The 1460s is usually identified as the start of the development of this distinctive Renaissance on the island, marked by the presence of Antonello da Messina, Francesco Laurana and Domenico Gagini, all three of whom influenced each other, sometimes basing their studios in the same city at the same time.
In the past, some artistic historiography agreed in considering Sicilian culture in an isolated and marginalized condition during the historical phase of the Spanish Viceroyalty, thus delaying the study of art produced in Sicily during the Renaissance and beyond.
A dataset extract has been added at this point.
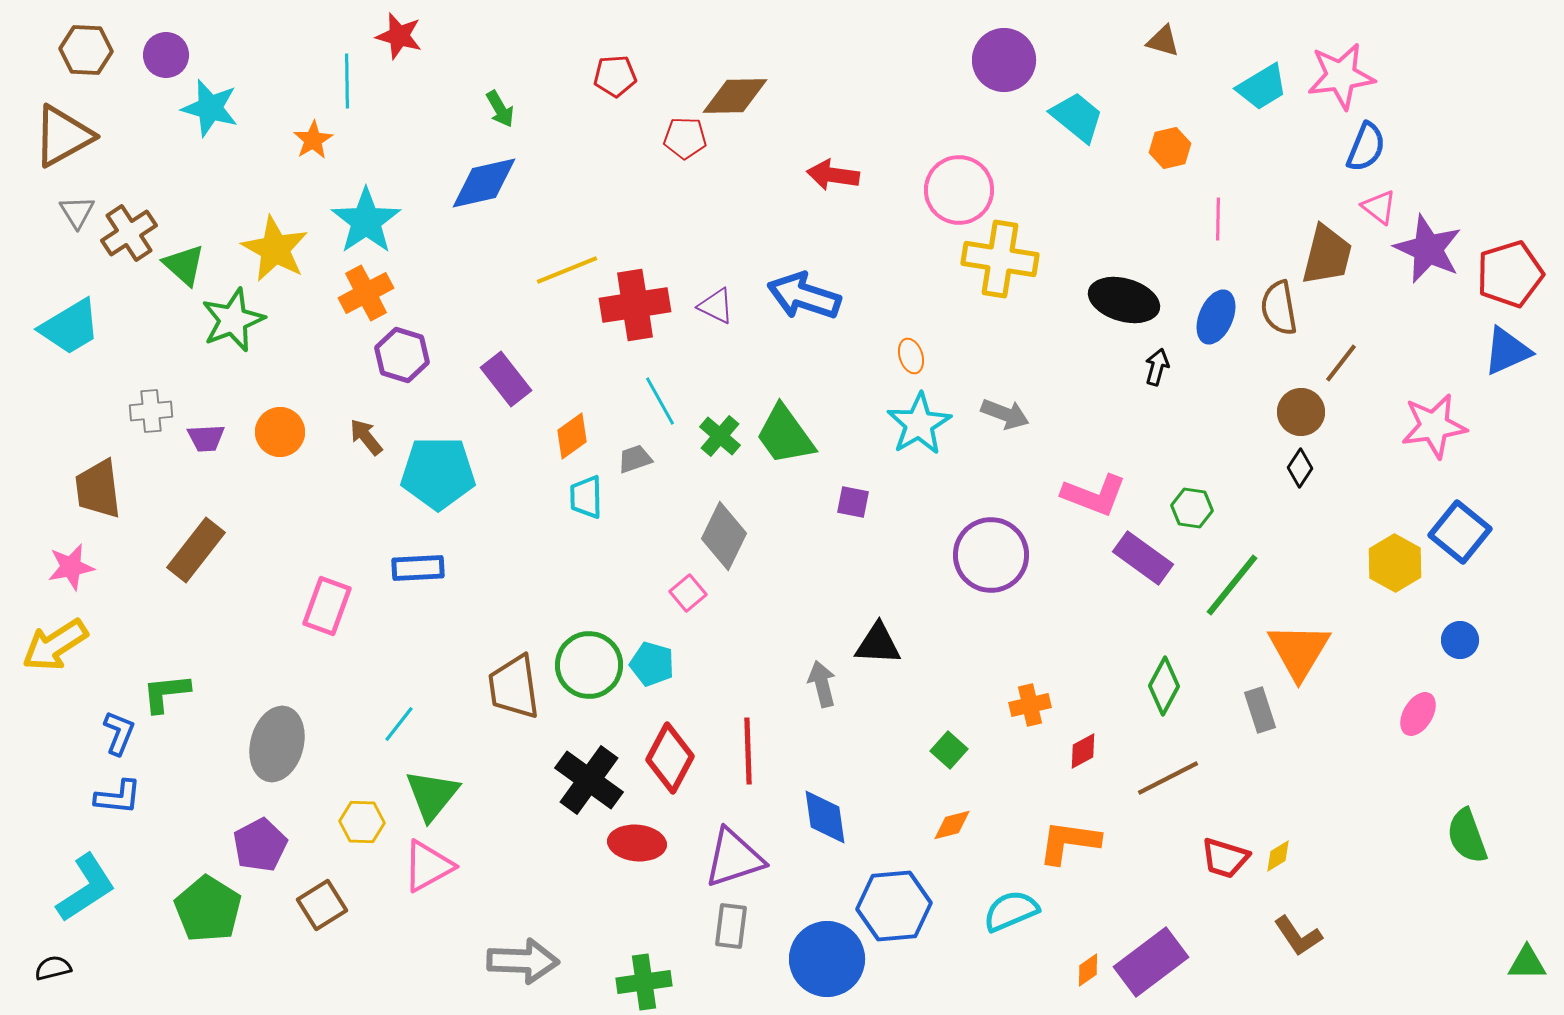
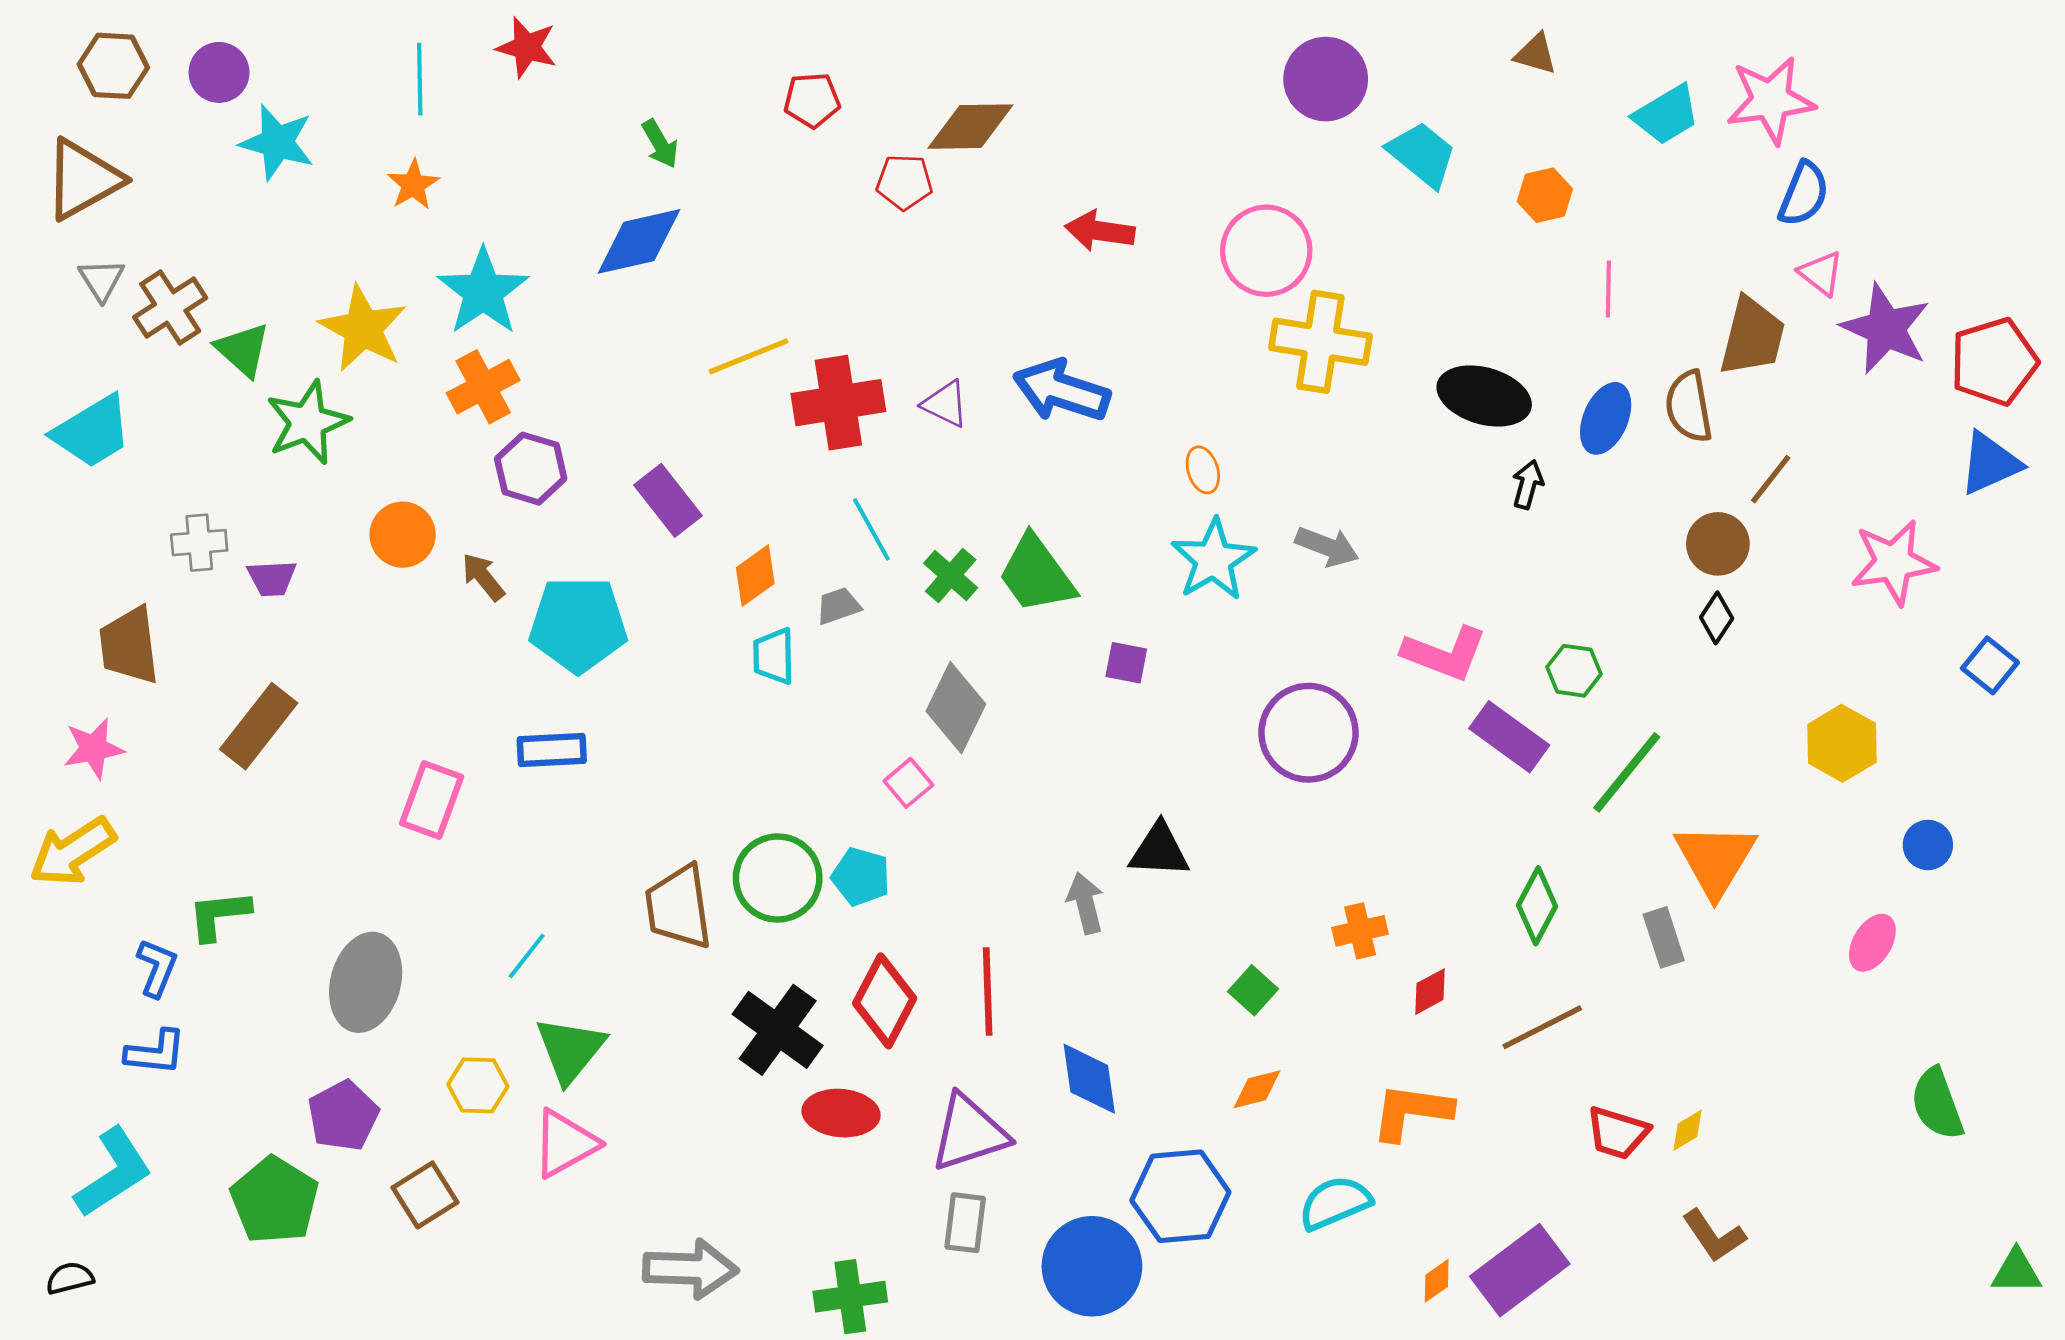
cyan line: (347, 81) -> (420, 79), moved
orange circle: (280, 432) -> (403, 535), moved
blue square: (1460, 532) -> (1990, 665), moved, size x0.7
[5] Sicily's early Renaissance was dominated by Antonello da Messina, who trained in Naples, Venice, possibly Milan and indirectly in Flanders, showing the circulation of ideas which marked this era.
Other marble sculptors from Tuscany and Lombardy also opened studios on Sicily, mainly in Palermo and Messina; these included the Lombard Gabriele di Battista who had worked in Naples like Gagini.
[8] The most notable artists of this period active in Messina were Giorgio da Milano, Andrea Mancino, Bernardino Nobile and especially Giovan Battista Mazzolo from Carrara, head of an important studio which included Messina-born Antonio Freri.
[8] Little by little Renaissance classical elements were absorbed into Sicilian architecture, mainly coalescing episodically as in Syracuse Cathedral's sacristy or in small buildings such as the chapels added to churches.
In Palermo, for example, the Gagini workshop was active throughout the century and beyond, alternating between repetitive studio works and prestigious commissions which also included typically Sicilian forms such as marble tabernacles flanked by angels.